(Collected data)
+-------+

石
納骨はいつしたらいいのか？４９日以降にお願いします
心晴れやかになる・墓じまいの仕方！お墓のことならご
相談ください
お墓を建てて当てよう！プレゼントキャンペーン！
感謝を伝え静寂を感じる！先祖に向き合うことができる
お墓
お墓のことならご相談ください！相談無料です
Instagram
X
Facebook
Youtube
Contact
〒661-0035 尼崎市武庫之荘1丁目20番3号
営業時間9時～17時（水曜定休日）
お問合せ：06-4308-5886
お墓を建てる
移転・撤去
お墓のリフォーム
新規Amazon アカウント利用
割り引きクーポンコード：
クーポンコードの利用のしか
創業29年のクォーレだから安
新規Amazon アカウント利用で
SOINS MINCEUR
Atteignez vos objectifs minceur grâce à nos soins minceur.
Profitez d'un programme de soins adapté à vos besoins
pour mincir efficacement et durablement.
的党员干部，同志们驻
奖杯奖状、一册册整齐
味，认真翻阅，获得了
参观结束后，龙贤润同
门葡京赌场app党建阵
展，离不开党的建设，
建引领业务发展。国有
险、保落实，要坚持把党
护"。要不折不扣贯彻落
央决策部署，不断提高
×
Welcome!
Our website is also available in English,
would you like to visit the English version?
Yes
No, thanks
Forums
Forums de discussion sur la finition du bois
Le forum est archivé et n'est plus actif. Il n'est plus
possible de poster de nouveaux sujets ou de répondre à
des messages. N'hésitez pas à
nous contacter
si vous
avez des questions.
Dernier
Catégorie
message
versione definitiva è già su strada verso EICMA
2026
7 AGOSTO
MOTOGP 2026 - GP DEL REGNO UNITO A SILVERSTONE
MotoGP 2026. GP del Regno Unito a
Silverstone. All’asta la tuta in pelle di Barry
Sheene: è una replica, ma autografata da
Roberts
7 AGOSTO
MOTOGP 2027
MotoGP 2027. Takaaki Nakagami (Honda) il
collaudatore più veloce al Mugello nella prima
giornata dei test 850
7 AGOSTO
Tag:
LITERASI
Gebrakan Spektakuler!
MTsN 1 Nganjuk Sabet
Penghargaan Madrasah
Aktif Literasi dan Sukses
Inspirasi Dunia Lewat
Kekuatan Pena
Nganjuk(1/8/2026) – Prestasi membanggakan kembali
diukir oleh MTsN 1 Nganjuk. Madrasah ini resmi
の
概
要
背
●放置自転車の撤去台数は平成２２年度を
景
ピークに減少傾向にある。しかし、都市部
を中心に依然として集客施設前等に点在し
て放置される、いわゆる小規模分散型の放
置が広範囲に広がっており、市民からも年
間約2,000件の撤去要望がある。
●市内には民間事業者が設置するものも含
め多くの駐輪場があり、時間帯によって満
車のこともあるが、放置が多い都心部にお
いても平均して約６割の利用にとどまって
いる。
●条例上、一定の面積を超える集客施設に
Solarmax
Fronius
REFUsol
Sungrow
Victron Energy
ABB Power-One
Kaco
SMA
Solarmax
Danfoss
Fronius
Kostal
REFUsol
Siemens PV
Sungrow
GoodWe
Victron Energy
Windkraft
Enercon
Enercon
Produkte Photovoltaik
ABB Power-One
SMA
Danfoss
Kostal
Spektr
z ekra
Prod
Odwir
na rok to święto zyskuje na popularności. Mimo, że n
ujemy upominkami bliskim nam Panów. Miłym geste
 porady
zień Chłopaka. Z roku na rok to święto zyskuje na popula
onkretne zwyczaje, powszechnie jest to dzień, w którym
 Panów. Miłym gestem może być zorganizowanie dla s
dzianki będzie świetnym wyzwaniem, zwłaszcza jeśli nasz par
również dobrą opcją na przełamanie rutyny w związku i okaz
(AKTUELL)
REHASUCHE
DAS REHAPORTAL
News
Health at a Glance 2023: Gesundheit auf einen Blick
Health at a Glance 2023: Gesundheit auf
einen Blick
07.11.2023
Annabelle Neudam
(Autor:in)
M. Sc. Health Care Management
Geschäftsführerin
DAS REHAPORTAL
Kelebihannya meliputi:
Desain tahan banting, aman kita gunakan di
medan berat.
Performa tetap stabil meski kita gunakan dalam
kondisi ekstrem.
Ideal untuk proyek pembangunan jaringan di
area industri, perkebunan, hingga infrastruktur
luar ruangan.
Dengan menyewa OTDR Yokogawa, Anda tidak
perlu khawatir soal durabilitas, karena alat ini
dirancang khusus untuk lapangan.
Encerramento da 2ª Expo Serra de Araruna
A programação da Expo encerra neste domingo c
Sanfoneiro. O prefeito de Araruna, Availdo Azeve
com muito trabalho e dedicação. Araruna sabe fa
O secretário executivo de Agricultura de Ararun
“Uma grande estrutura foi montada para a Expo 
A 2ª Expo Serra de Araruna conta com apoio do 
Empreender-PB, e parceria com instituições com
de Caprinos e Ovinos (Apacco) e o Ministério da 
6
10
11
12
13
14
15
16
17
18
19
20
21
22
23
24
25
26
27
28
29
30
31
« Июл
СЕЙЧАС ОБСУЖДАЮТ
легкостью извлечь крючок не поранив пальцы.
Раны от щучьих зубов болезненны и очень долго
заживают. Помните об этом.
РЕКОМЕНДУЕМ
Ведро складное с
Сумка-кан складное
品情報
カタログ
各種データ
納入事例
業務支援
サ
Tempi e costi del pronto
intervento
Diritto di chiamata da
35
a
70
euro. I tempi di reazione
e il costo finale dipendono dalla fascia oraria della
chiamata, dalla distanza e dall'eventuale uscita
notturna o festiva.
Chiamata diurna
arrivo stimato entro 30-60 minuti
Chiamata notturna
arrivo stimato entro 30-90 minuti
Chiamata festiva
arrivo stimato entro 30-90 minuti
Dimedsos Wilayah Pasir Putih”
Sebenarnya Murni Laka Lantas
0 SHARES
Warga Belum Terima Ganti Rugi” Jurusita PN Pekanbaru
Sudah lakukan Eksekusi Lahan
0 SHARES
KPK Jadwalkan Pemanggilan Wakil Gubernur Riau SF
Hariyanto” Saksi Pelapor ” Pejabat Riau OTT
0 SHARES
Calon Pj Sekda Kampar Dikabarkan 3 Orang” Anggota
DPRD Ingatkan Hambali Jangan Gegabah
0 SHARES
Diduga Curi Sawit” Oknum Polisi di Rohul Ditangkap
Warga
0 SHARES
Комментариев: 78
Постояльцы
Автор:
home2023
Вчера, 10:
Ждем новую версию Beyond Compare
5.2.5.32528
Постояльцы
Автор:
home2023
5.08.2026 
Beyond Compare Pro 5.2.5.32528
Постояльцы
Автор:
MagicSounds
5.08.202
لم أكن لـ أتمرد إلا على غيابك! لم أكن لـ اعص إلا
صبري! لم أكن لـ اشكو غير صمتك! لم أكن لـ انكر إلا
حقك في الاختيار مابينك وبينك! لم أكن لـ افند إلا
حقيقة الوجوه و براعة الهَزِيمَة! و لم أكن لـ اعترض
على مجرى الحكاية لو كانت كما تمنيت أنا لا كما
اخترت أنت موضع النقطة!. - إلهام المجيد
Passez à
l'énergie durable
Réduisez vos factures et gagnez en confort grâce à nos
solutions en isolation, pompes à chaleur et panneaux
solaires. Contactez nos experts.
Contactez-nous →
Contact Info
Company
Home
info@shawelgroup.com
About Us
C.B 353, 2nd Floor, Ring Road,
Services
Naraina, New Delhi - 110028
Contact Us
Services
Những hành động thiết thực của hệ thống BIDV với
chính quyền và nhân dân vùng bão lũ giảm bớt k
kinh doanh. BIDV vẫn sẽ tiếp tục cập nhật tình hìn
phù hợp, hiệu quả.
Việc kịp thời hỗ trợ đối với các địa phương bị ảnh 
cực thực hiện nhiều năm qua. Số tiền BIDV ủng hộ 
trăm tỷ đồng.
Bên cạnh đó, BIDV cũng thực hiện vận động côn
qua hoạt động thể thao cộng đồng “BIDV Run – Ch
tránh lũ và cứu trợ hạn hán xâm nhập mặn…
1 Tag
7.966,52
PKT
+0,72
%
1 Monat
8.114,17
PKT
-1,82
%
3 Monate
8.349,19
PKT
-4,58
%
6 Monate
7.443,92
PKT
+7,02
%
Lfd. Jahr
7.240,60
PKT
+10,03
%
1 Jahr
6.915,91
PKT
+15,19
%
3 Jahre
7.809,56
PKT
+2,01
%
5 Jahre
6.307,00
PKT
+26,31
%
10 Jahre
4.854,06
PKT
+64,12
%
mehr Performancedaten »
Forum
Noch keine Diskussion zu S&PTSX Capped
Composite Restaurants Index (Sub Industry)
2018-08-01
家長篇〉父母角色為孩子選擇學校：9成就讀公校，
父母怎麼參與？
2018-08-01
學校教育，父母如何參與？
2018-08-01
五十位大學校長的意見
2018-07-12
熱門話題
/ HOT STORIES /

+-------+

◆ PROBLEM REQUIREMENTS: The requested lines run from the one with "Noch keine Diskussion zu S&PTSX Capped" through the last line of the records. Return them exactly.

◆ RESPONSE TO THE TASK:
Noch keine Diskussion zu S&PTSX Capped
Composite Restaurants Index (Sub Industry)
2018-08-01
家長篇〉父母角色為孩子選擇學校：9成就讀公校，
父母怎麼參與？
2018-08-01
學校教育，父母如何參與？
2018-08-01
五十位大學校長的意見
2018-07-12
熱門話題
/ HOT STORIES /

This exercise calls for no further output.